—¡Se separan de la batalla otra vez!
Brown maldice la increíble actitud de sus oficiales. Con la sangre en las mejillas se aprieta contra la borda.
—¡Miserables! ¡Cómo siento no haber entrado en pelea con algunos de ustedes!
La
25 de Mayo
está nuevamente sola. Más de dos decenas de buques imperiales la rodean como un mortífero collar. Únicamente Leonardo Rosales, el bravo criollo que jamás abandonara a su jefe, con su ágil Río embiste a los enemigos haciendo un boquete al collar.

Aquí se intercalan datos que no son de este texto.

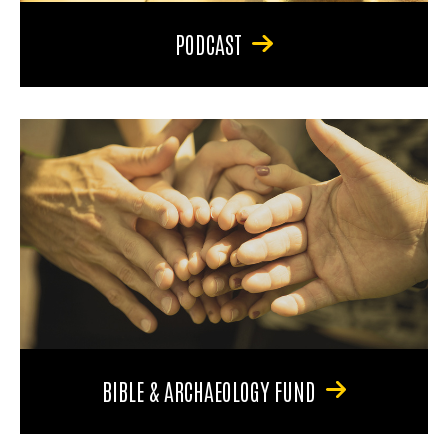
PODCAST
BIBLE & ARCHAEOLOGY FUND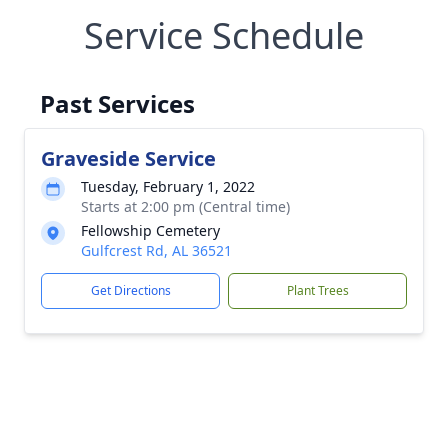
Service Schedule
Past Services
Graveside Service
Tuesday, February 1, 2022
Starts at 2:00 pm (Central time)
Fellowship Cemetery
Gulfcrest Rd, AL 36521
Get Directions
Plant Trees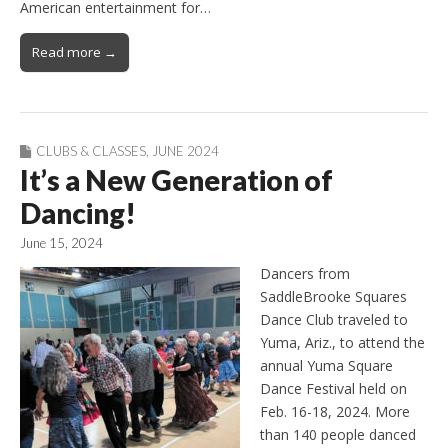
American entertainment for…
Read more →
CLUBS & CLASSES
,
JUNE 2024
It’s a New Generation of
Dancing!
June 15, 2024
Dancers from
SaddleBrooke Squares
Dance Club traveled to
Yuma, Ariz., to attend the
annual Yuma Square
Dance Festival held on
Feb. 16-18, 2024. More
than 140 people danced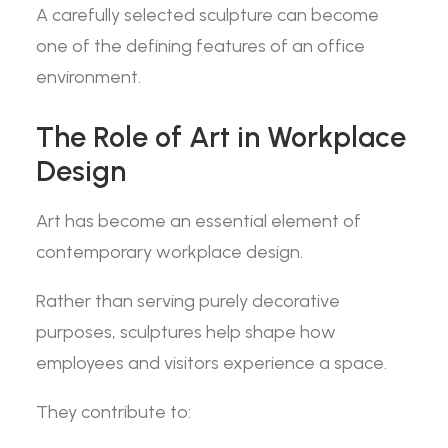
A carefully selected sculpture can become
one of the defining features of an office
environment.
The Role of Art in Workplace
Design
Art has become an essential element of
contemporary workplace design.
Rather than serving purely decorative
purposes, sculptures help shape how
employees and visitors experience a space.
They contribute to: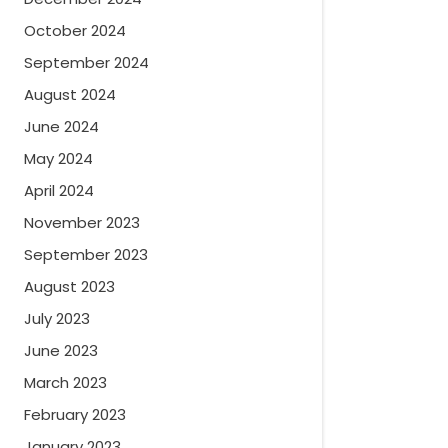
October 2024
September 2024
August 2024
June 2024
May 2024
April 2024
November 2023
September 2023
August 2023
July 2023
June 2023
March 2023
February 2023
January 2023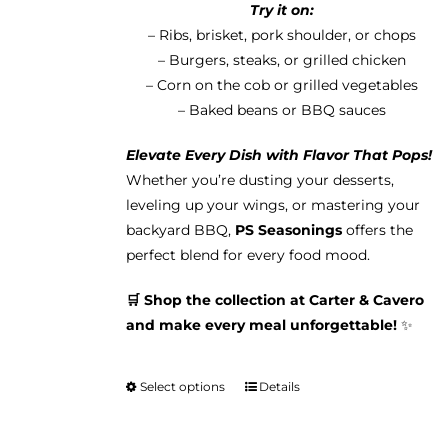
Try it on:
– Ribs, brisket, pork shoulder, or chops
– Burgers, steaks, or grilled chicken
– Corn on the cob or grilled vegetables
– Baked beans or BBQ sauces
Elevate Every Dish with Flavor That Pops!
Whether you’re dusting your desserts,
leveling up your wings, or mastering your
backyard BBQ,
PS Seasonings
offers the
perfect blend for every food mood.
🛒 Shop the collection at Carter & Cavero
and make every meal unforgettable!
✨
Select options
Details
This
product
has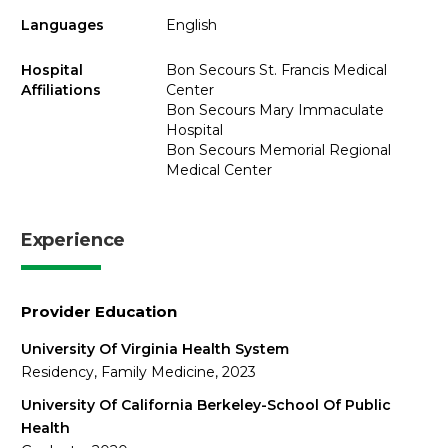
Languages
English
Hospital
Bon Secours St. Francis Medical
Affiliations
Center
Bon Secours Mary Immaculate
Hospital
Bon Secours Memorial Regional
Medical Center
Experience
Provider Education
University Of Virginia Health System
Residency, Family Medicine, 2023
University Of California Berkeley-School Of Public
Health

La fragata insignia consigue un respiro.
—¡Aquel muchacho sabe pelear con su gaviota! —exclama Brown, confortado.
Por tres horas consecutivas la
25 de Mayo
y la
Río
soportan el fuego de veintitrés naves, y esquivan hábilmente los reiterados intentos de abordaje. La puntería de los patriotas mejora: daña mástiles, cangrejos y botavaras, destroza puentes, abre claros en los flancos, quiebra un bauprés, desgarra velámenes. Pero la cubierta de la
25 de Mayo
se atiborra de heridos.
La sangre corre hacia los costados, rápidamente ennegrecida por el humo de la pólvora.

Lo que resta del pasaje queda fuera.